Après des propos tenus par Camilla Parker Bowles, l’éditeur anglais de Roald Dahl a annoncé qu’il continuerait à publier les versions originales des œuvres de l’auteur, dans une collection spéciale.


Roald Dahl est un grand auteur anglo-saxon de la «  littérature jeunesse » – Le Bon Gros Géant, Charlie et la Chocolaterie, Matilda – ces romans qu’on lit à l’âge tendre et qu’on peut reprendre à tout autre moment de la vie lorsqu’on se lasse de la grisaille du monde et des pesanteurs de la production romanesque sanctifiée par les officines de la bien pensance. Dahl est mort en 1990. On aurait pu le laisser vivre en paix son éternité, mais non ! La patrouille du wokistement correct veillait, qui n’a pas hésité longtemps à aller lui chercher noise jusque dans sa tombe.
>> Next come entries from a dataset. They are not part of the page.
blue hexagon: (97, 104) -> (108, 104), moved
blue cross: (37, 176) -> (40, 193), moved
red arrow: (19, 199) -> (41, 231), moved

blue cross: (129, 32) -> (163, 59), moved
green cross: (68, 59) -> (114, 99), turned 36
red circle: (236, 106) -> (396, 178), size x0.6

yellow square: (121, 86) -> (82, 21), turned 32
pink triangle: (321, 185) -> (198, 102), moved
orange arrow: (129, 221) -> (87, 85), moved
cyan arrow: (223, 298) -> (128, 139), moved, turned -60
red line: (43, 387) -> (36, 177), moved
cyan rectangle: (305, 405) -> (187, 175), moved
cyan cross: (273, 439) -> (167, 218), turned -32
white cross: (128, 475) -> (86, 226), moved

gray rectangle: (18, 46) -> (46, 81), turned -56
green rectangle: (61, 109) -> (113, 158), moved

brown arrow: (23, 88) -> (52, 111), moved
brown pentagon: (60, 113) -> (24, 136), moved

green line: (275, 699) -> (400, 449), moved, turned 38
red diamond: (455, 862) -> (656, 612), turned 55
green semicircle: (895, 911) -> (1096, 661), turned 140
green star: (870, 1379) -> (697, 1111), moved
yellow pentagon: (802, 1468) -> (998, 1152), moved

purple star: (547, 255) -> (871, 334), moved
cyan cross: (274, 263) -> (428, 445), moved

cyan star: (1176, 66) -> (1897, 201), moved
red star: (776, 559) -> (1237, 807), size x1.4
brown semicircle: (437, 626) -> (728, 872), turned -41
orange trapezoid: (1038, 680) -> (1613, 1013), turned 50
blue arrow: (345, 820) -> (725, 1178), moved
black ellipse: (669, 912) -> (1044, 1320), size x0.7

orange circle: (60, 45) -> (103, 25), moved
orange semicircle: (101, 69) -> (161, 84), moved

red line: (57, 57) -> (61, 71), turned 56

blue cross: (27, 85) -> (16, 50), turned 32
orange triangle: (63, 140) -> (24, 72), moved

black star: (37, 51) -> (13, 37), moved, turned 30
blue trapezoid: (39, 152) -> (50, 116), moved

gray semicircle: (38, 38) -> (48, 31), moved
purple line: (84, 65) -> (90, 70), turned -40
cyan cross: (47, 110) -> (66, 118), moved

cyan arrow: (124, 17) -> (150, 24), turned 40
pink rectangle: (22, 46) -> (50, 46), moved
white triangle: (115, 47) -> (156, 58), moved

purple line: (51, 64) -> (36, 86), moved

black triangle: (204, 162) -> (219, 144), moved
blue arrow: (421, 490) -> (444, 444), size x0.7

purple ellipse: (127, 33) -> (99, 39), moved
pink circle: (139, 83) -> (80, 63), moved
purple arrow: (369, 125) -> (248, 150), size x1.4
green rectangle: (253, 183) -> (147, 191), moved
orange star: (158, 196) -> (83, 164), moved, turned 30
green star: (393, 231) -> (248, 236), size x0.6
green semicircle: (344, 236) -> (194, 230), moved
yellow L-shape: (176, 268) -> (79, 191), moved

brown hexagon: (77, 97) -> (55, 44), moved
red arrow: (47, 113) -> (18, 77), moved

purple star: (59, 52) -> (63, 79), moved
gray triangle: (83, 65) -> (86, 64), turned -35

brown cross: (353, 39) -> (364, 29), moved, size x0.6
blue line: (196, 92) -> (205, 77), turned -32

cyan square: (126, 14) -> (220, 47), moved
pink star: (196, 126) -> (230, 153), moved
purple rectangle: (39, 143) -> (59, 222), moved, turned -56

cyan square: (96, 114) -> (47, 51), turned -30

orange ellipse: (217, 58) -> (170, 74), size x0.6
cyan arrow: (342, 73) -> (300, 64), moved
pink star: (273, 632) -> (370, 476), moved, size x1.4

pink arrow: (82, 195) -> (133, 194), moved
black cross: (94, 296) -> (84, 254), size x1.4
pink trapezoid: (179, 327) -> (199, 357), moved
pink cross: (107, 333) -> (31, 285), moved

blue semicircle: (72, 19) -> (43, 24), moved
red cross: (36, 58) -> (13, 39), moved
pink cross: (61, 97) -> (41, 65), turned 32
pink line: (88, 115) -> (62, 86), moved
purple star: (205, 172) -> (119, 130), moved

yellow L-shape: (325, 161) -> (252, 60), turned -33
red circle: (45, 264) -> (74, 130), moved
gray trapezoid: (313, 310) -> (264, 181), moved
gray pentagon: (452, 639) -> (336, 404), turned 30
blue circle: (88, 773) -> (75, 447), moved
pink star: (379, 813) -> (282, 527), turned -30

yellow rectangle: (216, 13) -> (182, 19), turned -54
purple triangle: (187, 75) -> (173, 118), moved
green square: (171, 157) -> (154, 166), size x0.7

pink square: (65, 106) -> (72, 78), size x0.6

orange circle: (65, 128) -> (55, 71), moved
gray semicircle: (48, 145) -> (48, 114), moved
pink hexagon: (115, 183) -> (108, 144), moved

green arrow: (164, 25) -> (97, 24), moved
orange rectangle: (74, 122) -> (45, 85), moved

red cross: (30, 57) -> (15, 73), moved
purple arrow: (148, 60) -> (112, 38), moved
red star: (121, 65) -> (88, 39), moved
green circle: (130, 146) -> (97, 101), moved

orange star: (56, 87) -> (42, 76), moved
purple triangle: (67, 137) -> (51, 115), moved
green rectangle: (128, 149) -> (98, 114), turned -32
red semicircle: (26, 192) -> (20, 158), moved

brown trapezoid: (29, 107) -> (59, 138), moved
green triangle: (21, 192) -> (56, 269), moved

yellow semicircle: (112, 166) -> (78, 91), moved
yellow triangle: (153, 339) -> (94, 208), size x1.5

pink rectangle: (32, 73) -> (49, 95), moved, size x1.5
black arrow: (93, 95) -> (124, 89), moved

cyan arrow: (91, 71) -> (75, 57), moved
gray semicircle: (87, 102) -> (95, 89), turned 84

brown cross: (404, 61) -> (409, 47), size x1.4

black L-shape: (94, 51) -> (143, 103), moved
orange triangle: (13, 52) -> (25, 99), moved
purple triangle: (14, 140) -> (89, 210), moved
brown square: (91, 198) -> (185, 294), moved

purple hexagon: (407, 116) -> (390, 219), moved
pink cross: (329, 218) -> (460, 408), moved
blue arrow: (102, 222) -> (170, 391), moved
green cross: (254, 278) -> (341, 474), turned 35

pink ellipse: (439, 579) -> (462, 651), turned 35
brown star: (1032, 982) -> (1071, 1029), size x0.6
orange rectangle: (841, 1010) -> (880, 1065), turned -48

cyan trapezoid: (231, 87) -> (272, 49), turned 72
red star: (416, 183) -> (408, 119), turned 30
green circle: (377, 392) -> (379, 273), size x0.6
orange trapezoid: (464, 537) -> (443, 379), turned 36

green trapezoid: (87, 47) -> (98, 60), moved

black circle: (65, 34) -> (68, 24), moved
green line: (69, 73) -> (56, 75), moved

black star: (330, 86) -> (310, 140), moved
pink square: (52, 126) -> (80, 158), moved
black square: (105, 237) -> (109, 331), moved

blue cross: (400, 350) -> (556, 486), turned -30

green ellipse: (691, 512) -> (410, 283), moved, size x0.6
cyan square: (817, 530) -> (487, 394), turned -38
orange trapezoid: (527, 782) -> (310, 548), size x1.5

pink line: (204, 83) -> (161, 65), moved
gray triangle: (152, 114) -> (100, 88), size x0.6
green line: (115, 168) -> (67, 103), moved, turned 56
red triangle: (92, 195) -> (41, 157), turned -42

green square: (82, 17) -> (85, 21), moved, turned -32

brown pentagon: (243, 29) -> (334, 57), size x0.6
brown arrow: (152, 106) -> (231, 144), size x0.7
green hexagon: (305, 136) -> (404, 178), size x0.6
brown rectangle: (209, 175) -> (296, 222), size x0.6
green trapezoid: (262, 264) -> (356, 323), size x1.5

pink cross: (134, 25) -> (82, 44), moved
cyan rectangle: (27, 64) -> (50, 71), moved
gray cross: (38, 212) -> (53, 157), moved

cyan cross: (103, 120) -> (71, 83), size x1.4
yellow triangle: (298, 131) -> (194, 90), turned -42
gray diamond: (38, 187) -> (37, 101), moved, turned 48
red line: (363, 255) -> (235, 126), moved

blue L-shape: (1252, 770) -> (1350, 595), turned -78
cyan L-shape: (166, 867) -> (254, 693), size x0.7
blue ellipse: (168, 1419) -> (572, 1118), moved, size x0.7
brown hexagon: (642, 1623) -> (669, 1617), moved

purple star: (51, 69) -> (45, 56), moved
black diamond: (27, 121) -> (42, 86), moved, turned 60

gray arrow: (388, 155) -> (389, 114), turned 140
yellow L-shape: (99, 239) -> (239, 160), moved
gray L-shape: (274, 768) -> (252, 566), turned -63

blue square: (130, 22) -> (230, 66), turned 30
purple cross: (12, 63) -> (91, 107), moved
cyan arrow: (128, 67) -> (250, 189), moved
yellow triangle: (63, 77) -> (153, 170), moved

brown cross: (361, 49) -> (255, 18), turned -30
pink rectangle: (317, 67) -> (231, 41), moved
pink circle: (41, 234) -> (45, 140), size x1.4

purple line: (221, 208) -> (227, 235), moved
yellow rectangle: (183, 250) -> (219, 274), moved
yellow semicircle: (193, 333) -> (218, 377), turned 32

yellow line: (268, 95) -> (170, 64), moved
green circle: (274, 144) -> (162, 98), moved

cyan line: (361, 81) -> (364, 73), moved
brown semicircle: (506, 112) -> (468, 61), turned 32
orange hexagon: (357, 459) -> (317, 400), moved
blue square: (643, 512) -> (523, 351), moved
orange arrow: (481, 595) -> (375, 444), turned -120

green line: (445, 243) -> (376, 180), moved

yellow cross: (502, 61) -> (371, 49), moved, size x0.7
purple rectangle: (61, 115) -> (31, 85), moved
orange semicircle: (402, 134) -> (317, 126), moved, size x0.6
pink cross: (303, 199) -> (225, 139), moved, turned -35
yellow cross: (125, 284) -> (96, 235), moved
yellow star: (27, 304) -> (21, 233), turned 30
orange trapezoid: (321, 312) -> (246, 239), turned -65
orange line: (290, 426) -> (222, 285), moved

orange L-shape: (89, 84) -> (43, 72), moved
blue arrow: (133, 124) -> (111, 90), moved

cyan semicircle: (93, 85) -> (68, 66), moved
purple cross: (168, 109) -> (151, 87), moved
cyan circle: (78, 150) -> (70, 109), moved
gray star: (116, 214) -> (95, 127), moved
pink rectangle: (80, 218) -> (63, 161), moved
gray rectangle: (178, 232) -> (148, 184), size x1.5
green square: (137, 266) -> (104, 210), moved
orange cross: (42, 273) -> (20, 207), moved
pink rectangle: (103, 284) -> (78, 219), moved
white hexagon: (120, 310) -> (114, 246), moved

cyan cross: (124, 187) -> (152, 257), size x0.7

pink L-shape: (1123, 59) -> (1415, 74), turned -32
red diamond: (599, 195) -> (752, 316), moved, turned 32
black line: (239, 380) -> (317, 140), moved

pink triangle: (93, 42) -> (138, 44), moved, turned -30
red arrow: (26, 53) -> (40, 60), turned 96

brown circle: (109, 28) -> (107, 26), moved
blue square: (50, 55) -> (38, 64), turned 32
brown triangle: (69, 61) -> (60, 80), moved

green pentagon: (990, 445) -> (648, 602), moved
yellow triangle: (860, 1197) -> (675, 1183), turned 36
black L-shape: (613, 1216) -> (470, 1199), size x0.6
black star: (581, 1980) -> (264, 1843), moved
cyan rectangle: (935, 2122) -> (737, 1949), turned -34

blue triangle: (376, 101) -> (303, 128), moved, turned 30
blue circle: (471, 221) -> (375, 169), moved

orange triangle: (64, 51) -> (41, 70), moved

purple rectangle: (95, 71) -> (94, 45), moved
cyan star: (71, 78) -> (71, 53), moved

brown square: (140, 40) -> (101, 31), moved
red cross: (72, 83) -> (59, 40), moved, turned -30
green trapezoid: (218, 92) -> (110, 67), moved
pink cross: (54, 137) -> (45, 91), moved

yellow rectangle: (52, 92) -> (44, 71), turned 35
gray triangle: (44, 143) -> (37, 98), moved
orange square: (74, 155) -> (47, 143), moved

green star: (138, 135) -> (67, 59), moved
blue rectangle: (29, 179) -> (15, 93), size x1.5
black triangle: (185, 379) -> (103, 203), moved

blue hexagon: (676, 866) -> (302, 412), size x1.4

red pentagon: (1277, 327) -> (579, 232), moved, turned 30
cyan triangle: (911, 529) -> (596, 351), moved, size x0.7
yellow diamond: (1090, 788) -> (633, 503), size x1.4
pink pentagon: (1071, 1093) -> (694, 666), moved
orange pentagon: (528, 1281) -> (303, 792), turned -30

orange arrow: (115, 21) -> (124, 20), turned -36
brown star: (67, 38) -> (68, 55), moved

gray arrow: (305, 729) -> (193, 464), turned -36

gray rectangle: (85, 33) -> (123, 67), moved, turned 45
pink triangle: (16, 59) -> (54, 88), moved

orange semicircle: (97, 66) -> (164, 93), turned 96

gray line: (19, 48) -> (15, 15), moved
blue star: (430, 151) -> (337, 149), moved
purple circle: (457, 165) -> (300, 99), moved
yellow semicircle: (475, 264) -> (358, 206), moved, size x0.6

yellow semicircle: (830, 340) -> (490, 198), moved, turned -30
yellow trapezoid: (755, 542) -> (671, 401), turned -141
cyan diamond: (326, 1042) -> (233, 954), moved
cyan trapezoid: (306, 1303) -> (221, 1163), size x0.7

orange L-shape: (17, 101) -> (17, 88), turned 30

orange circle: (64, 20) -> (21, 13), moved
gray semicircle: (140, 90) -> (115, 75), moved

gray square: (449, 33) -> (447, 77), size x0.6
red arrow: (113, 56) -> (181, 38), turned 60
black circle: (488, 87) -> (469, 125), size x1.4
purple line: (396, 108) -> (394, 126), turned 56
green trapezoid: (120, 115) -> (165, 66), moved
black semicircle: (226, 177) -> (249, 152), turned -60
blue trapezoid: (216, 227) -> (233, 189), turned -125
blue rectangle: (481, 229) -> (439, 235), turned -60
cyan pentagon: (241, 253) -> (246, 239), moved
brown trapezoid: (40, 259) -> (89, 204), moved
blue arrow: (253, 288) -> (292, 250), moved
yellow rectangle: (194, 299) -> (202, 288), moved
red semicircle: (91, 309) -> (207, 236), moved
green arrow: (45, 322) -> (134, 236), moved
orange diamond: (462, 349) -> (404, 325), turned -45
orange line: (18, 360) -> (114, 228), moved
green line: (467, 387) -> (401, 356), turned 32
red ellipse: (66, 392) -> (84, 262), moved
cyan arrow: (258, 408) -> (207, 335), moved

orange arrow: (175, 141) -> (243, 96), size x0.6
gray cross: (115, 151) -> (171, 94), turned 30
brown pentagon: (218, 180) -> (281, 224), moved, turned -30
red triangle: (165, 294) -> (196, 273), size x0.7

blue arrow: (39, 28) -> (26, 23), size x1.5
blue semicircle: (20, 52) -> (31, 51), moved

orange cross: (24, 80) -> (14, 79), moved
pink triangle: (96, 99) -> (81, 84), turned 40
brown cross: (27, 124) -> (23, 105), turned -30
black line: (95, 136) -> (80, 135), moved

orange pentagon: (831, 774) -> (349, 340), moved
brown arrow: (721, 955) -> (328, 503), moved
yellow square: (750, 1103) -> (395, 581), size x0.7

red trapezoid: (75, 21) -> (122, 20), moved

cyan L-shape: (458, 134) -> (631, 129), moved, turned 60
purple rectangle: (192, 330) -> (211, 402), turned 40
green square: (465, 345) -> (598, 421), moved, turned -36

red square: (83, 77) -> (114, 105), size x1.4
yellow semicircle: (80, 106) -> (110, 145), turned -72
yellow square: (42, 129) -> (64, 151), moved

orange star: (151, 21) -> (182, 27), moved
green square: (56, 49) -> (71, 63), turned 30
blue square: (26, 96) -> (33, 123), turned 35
Une escouade de censeurs s’est penchée sur son œuvre et – Ô m’y god ! – y a déniché maints passages, maints termes dont on pourrait penser qu’ils risqueraient de choquer telle ou telle minorité, sociale, ethnique, sexuelle et autres (liste non exhaustive, le catalogue des possibles victimisations ne cessant de s’allonger jour après jour). Alors, ces zélés purificateurs ont retroussé leurs manches et se sont attelés à remettre l’ouvrage du défunt auteur sur le métier, supprimant à la serpe des horreurs telles que « femmes de ménage », « gros », « nain », etc. Fort heureusement, cela n’a été entrepris que pour l’édition anglaise de l’œuvre. L’éditeur français, Gallimard, n’a pas jugé utile, lui, de se compromettre dans cette énième croisade de la bêtise woke. On s’en réjouit. Au demeurant, l’éditeur anglais lui-même en est venu à mettre un peu d’eau dans sa navrante soupe littéraire. Les œuvres vierges de toute manipulation resteront disponibles à côté de celles sacralisées par l’imprimatur woke. De nouveau on se félicite.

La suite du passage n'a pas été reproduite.